I don’t want to be bitter, and I don’t want to be that friend everyone feels sorry for because she’s perpetually single, but that’s what I’m turning into. When things do go well with a guy, I am able to forget about my past pain and let myself believe in a future with someone I like, if cautiously. But it never works out, and I don’t know why. I’m not clingy or high-maintenance; I like who I am and what I’m doing with my life; I have my own life but I want to share it with someone, and I just keep getting hurt. With the last two guys I dated, I actually felt that elusive “click” of feeling connected to someone and like I could be myself with them and being able to see myself with them for a long time, which hasn’t happened in ages, but it turned out that neither of them were interested in trying a long-term relationship with me. And I don’t know how many instances of the death of hope I can take, or how many men will fit in my Rolodex of Men Who’ve Made Me Bitter.
It’s getting really, really hard to keep getting out there and trying, and to stay positive and open about myself and about men. I’m sick of convincing/allowing myself to let go and be vulnerable and then being crushed in the end, and I’m sick of feeling this nightly blank emptiness punctuated by the stabbing emotional pain of bitterness. I haven’t had a real boyfriend in over five years. I’m tired and I’m lonely and I’m beginning to feel like a ghost. How can I stop obsessing over the people who have hurt me, and how can I move forward in my romantic life without fear, or worse, apathy? Thanks for your help.
Signed,
Alone Again, Naturally
Dear AAN,
The first thing you need to know — understand, believe, breathe in — is that there is nothing wrong with you. There. Is. Nothing. Wrong. With. You. The guys who hurt you, the guys who don’t want to date you: These people are irrelevant. They are not your mother. They are not your father or your sister or your best friend. Compared to your parents, your friends, they are nothing — flies in the room, cockroaches in the cupboard. Nothing. Fixating on them is like fixating on marrying George Clooney. They are irrelevant.
So why do they feel relevant to you? Because you BELIEVE that there’s something wrong with you, and you’re trying to figure out what it is. That belief is what’s wrong with you.
Every night you pray to the gods of rejection. Your prayer ritual involves replaying the past, loading one reel after another, footage of men who broke your heart, as if that’s romantic or special, getting your heart broken. Meanwhile, those guys — like so many — were probably just allergic to emotion or seriousness of purpose or vulnerability. I’m not being a dick about it — ask any man and he’ll back me up. Maybe they simply weren’t mature enough to handle your or anyone else. And yet, the reel footage seems dramatic, the mystery seems compelling. How did you screw it all up? What did you do to turn them away? The problem lies somewhere in you, not in them. They were rational, intelligent beings whose rejections said something important about what’s screwed up about you. If only you could figure out what it was!

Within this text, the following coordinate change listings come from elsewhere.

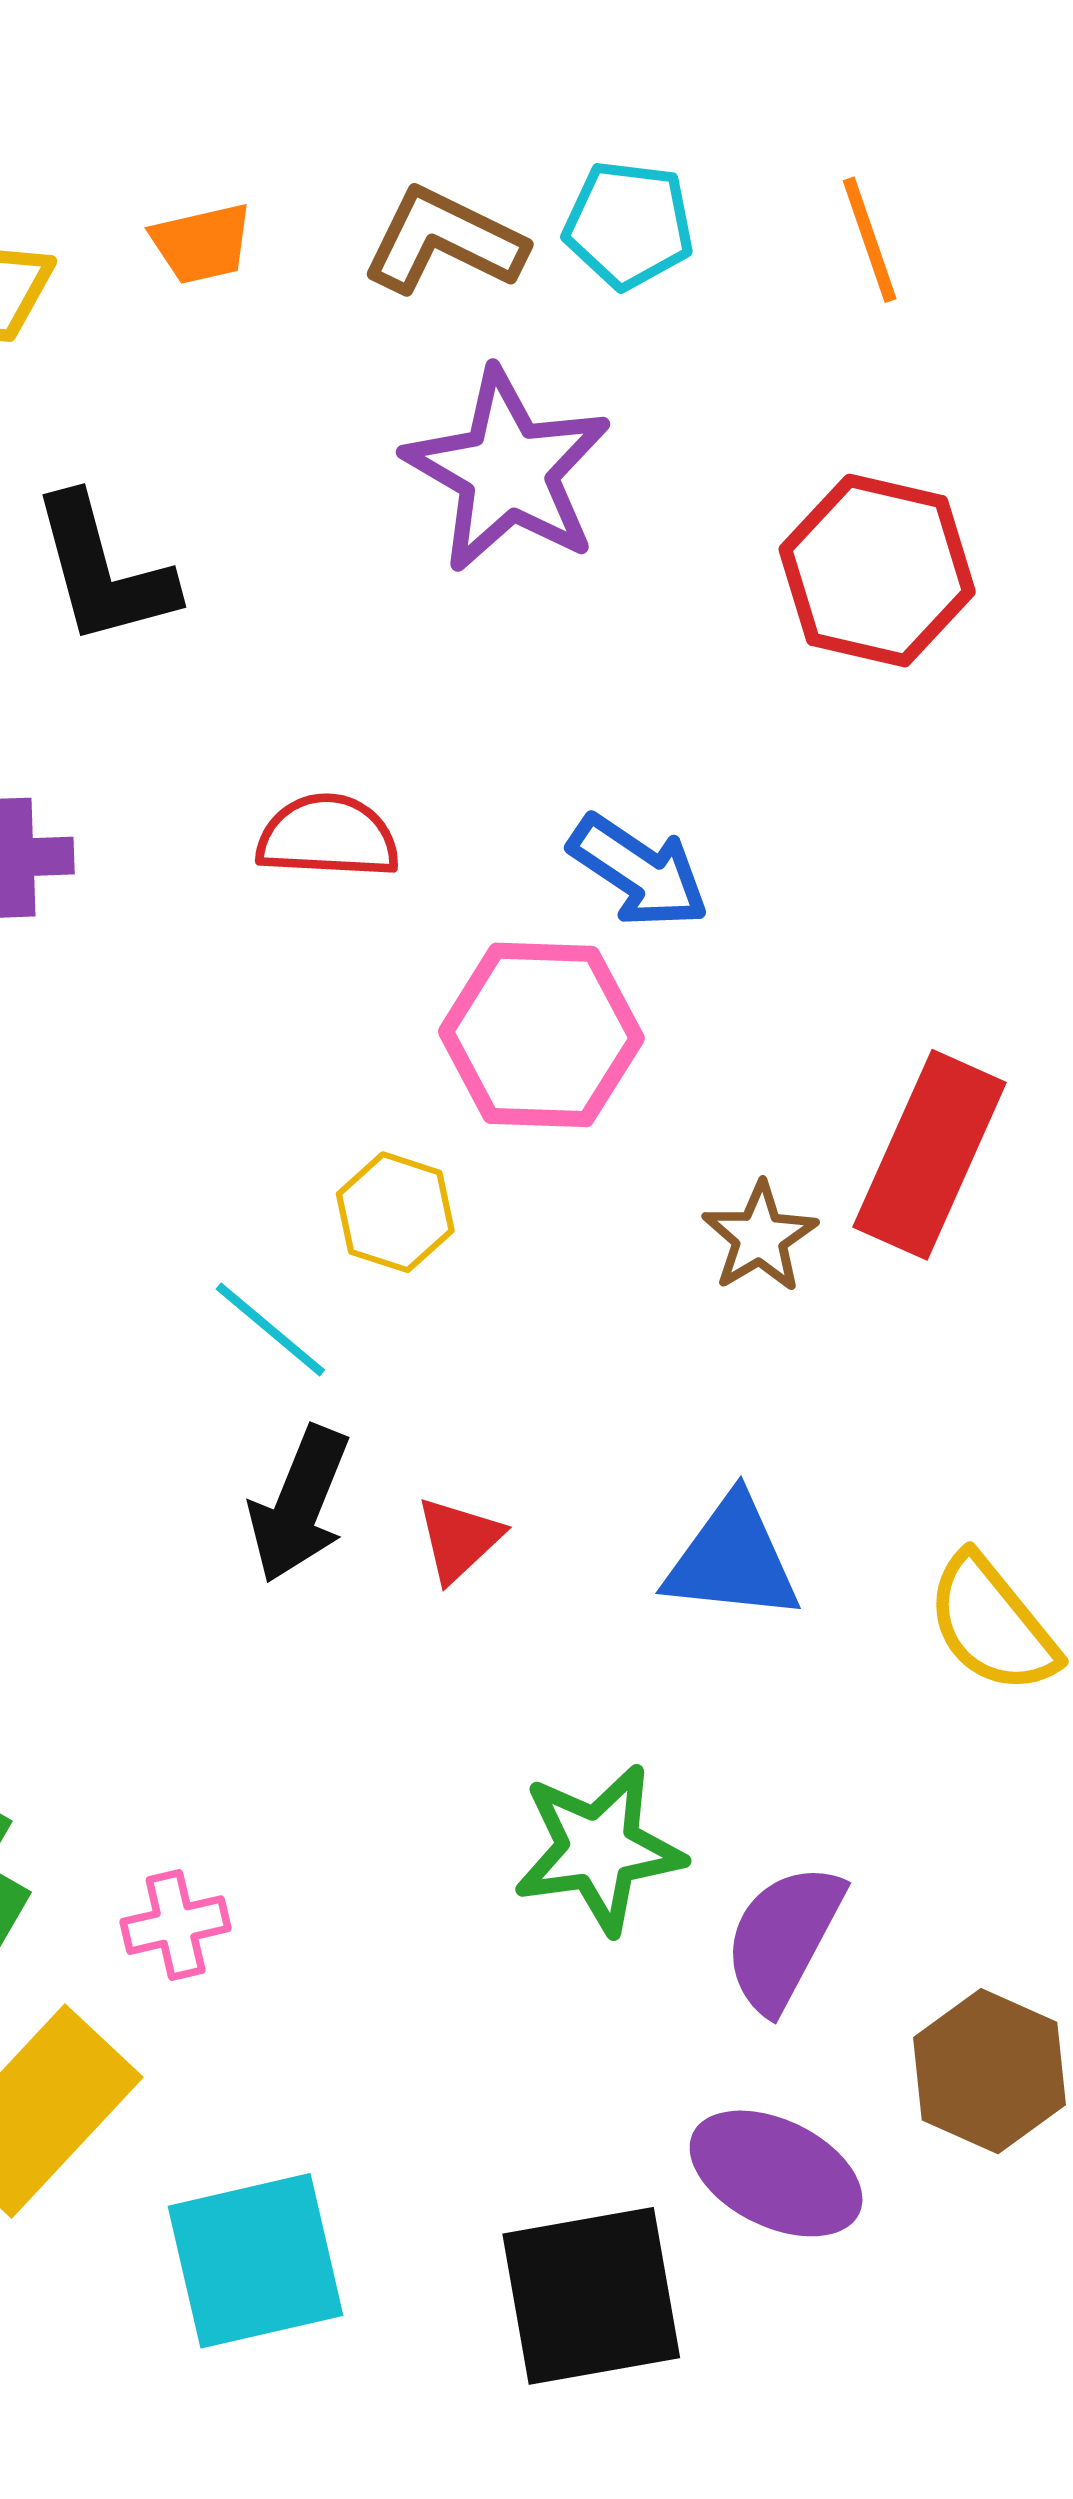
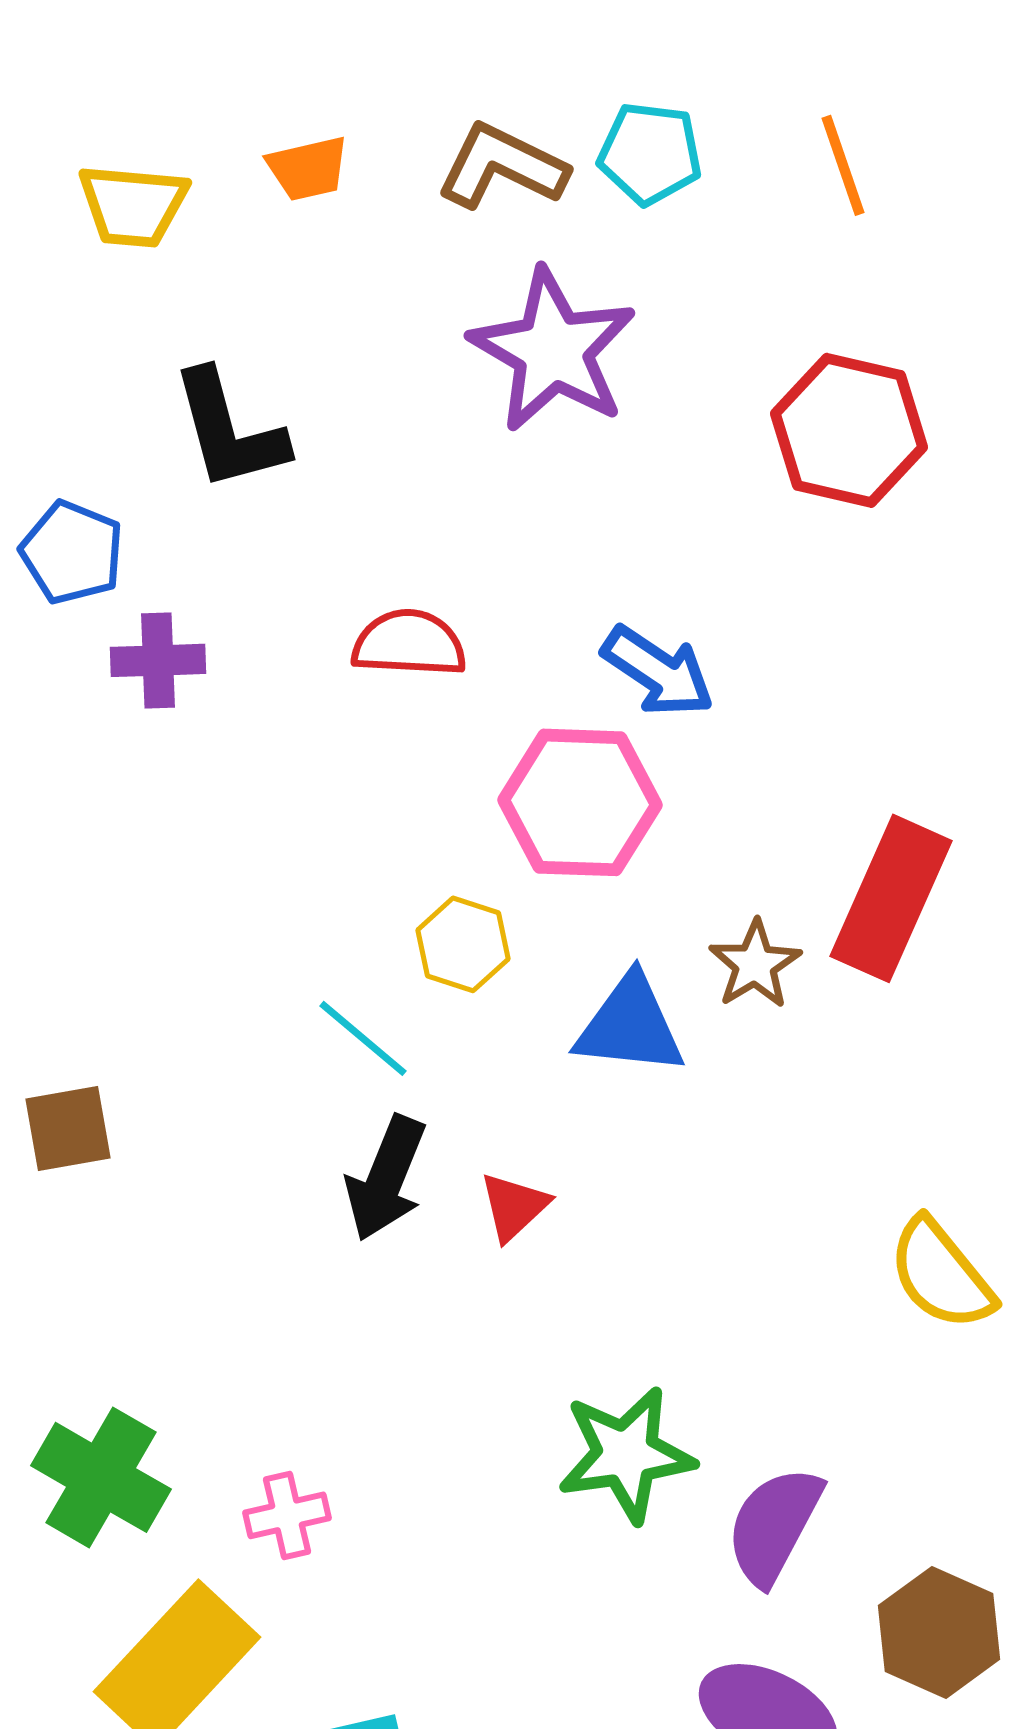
blue triangle: (732, 1559) -> (630, 1025), moved

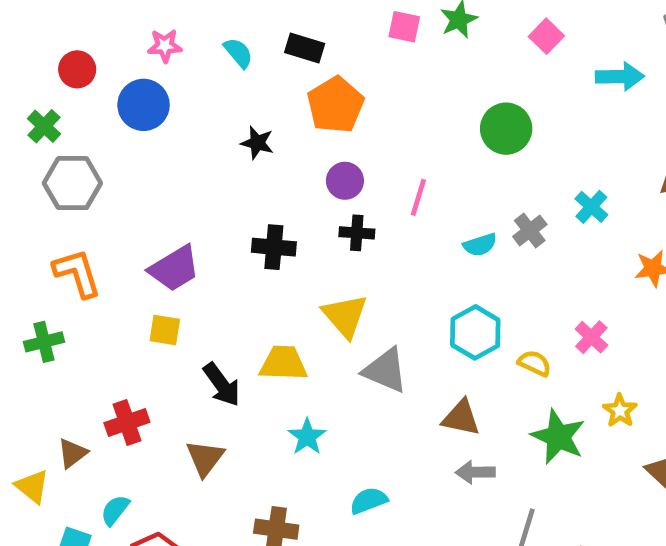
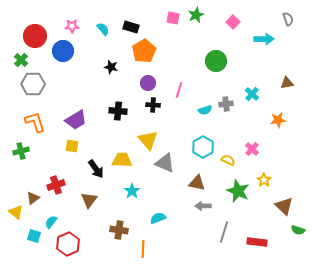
red circle: (77, 69) -> (35, 36), size x1.5
gray cross: (530, 231) -> (226, 104), turned 32

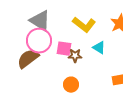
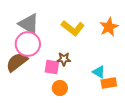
cyan triangle: (99, 48) -> (99, 72), moved
pink square: (64, 49) -> (52, 67), moved

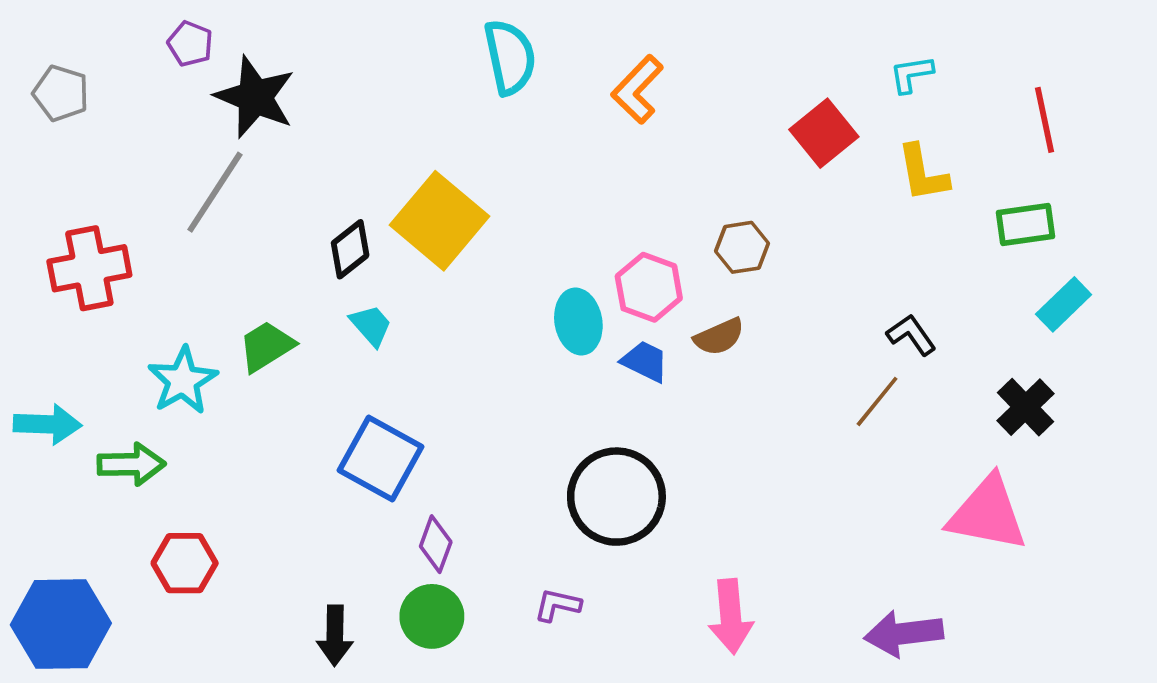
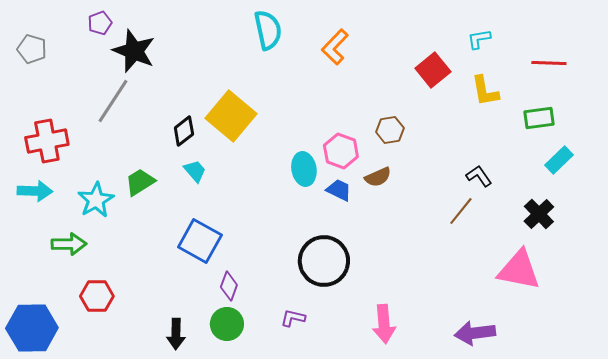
purple pentagon: (190, 44) -> (100, 23), turned 30
red line: (1045, 120) -> (549, 63), turned -76
cyan arrow: (48, 424) -> (35, 191), moved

Cobbling together a string of rejections by men and trying to make sense of them is like trying to read tea leaves. Why? Because single men have many, many allergies.
Most single men are gluten-sensitive, lactose-intolerant, asthmatic mutants. They can’t tolerate wheat or soy or fleeting glimpses of heaviness. When they sense substance, regrets, high stakes, potential long-term entanglements, concern, interest, a pulse, they flee in terror like neurotic dogs in the presence of teetering lamps. The smallest change in weather, the tiniest shift in cabin pressure, the most minuscule adjustment in tone or mood sends them running.
It’s not personal. It’s not even interesting. It’s certainly not the stuff of mystery, nothing to build a lifelong religion around. YOU ARE CURRENTLY PRAYING AT THE ALTAR OF THE MOST TEDIOUS RELIGION IN THE UNIVERSE. (I’m not shaming you! Sweet Christ in high heaven almighty NO, I understand. Every single woman reading this understands!) Go ask a man what he thinks about another man having rejected you. He’ll snort like even contemplating it for half a second demeans both of you. If you push it, he’ll say maybe the guy met someone on the subway, or maybe he had a bad reaction to some mussels and then he didn’t feel like explaining it, or maybe he was bored. Guys assume that other guys are indifferent unless they have explicit proof otherwise.
So should you.
Instead of digging into the reasons for this state of affairs, instead treating it as your personal fucking responsibility to root out the problem and eradicate it, instead of redoubling your efforts to be more lovable and better, always approaching some infinite ideal of the whip-smart but easy-going professional with a body like a fuck doll, you need to take a good look at yourself and accept what you see. When it comes to love, at least, you must try to stop being or seeming “BETTER.” You need to accept exactly who you are and stop wishing it would change, that you’d be more palatable to the masses. “I am a reasonably good-looking woman with a tendency to cry at the drop of a hat.” “I am opinionated and impatient and I have a bad habit of fixating on stuff I don’t understand.” “I am bored by most people, and I wish I had the money and the space to own llamas.”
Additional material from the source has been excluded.